■ **Brief**
Take each line from the entries that holds "cabello" and copy it out.

■ **Source data**
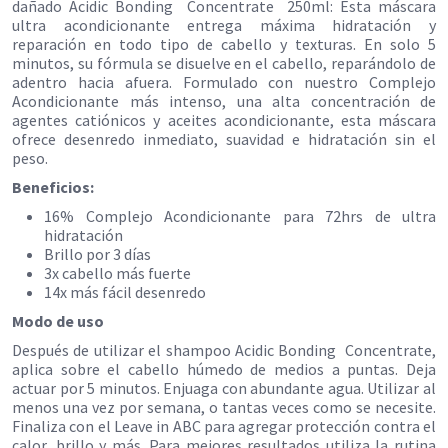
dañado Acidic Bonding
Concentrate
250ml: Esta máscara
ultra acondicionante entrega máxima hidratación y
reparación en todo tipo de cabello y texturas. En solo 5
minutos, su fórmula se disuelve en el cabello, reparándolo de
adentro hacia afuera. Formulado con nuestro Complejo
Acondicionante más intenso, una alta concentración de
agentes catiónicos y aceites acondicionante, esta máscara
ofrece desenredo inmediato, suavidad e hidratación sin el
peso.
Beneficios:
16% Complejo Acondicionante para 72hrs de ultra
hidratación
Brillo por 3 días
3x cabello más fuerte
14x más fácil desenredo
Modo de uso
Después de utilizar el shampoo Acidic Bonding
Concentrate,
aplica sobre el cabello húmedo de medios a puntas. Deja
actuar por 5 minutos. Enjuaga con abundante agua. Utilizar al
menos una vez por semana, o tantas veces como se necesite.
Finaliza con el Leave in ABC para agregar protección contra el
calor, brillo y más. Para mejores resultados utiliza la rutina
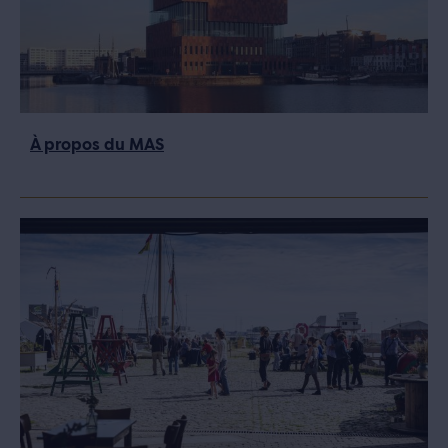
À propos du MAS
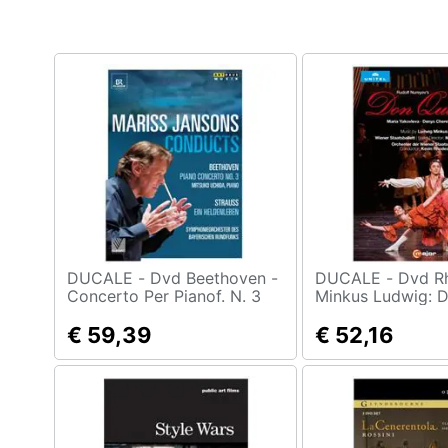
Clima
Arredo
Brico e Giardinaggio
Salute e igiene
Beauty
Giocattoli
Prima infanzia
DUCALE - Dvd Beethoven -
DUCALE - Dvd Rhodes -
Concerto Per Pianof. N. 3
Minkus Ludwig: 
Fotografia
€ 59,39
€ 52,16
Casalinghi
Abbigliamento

■ **Solution to the exercise**
reparación en todo tipo de cabello y texturas. En solo 5
minutos, su fórmula se disuelve en el cabello, reparándolo de
3x cabello más fuerte
aplica sobre el cabello húmedo de medios a puntas. Deja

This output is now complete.